Task details -
If pictures appear in the lines below, skip them and copy exactly the lines from the one containing "monitoring in critical business areas is" through the one containing "We use The Linux Foundation anti-trust policy", and nothing else.

Material to process -
============================================================

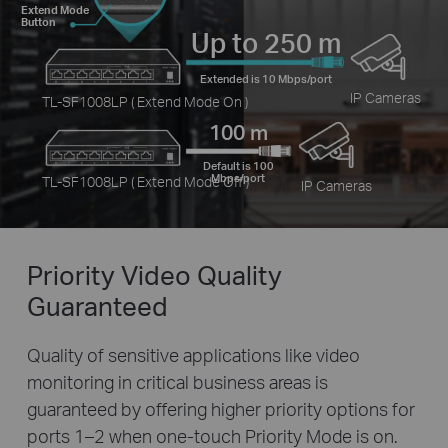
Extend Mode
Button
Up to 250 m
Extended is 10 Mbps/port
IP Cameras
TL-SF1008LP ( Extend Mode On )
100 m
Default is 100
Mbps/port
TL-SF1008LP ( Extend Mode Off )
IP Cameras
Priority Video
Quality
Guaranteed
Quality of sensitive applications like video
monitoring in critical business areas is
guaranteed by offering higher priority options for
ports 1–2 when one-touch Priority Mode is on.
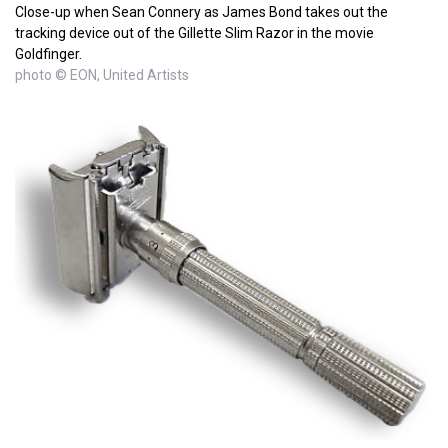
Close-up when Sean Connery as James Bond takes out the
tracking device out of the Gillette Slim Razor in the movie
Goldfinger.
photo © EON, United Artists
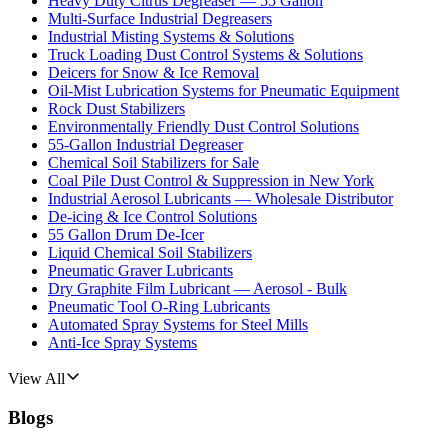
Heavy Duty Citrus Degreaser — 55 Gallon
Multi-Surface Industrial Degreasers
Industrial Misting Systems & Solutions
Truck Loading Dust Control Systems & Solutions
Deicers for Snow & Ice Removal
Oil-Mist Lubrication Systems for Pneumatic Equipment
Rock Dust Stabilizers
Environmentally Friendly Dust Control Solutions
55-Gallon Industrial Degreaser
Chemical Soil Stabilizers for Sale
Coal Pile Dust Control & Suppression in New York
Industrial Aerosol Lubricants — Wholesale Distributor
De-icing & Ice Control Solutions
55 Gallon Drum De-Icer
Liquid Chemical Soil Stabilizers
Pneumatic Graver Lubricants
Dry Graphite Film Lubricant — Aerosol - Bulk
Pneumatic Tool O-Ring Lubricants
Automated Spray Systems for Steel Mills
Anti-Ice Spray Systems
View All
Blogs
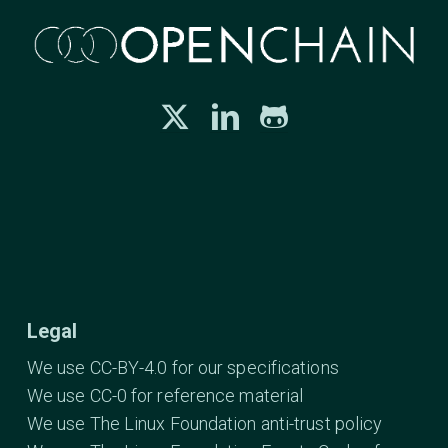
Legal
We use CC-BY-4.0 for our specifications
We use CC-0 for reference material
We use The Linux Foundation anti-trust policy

============================================================

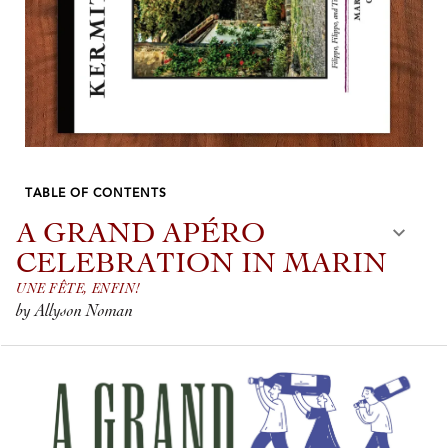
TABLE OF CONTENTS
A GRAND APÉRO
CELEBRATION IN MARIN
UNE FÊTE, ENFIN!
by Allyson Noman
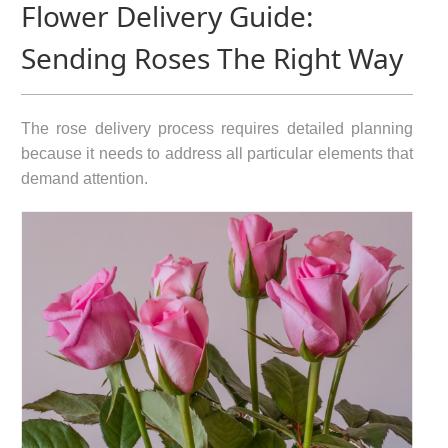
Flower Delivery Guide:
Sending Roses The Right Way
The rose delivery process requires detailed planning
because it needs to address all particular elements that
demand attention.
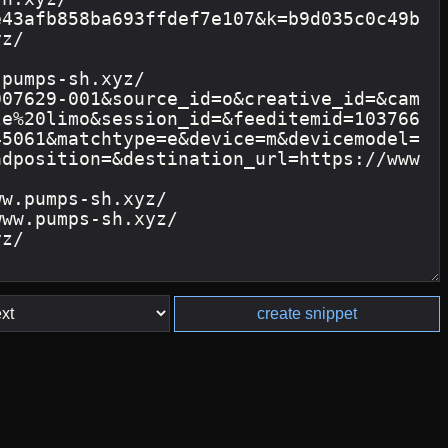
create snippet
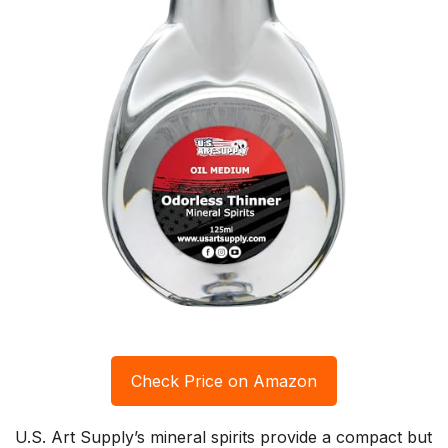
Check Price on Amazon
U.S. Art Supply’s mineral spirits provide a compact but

============================================================

Response to the task -
monitoring in critical business areas is
guaranteed by offering higher priority options for
ports 1–2 when one-touch Priority Mode is on.
Close-up when Sean Connery as James Bond takes out the
tracking device out of the Gillette Slim Razor in the movie
Goldfinger.
photo © EON, United Artists
Heavy Duty Citrus Degreaser — 55 Gallon
Multi-Surface Industrial Degreasers
Industrial Misting Systems & Solutions
Truck Loading Dust Control Systems & Solutions
Deicers for Snow & Ice Removal
Oil-Mist Lubrication Systems for Pneumatic Equipment
Rock Dust Stabilizers
Environmentally Friendly Dust Control Solutions
55-Gallon Industrial Degreaser
Chemical Soil Stabilizers for Sale
Coal Pile Dust Control & Suppression in New York
Industrial Aerosol Lubricants — Wholesale Distributor
De-icing & Ice Control Solutions
55 Gallon Drum De-Icer
Liquid Chemical Soil Stabilizers
Pneumatic Graver Lubricants
Dry Graphite Film Lubricant — Aerosol - Bulk
Pneumatic Tool O-Ring Lubricants
Automated Spray Systems for Steel Mills
Anti-Ice Spray Systems
View All
Blogs
Legal
We use CC-BY-4.0 for our specifications
We use CC-0 for reference material
We use The Linux Foundation anti-trust policy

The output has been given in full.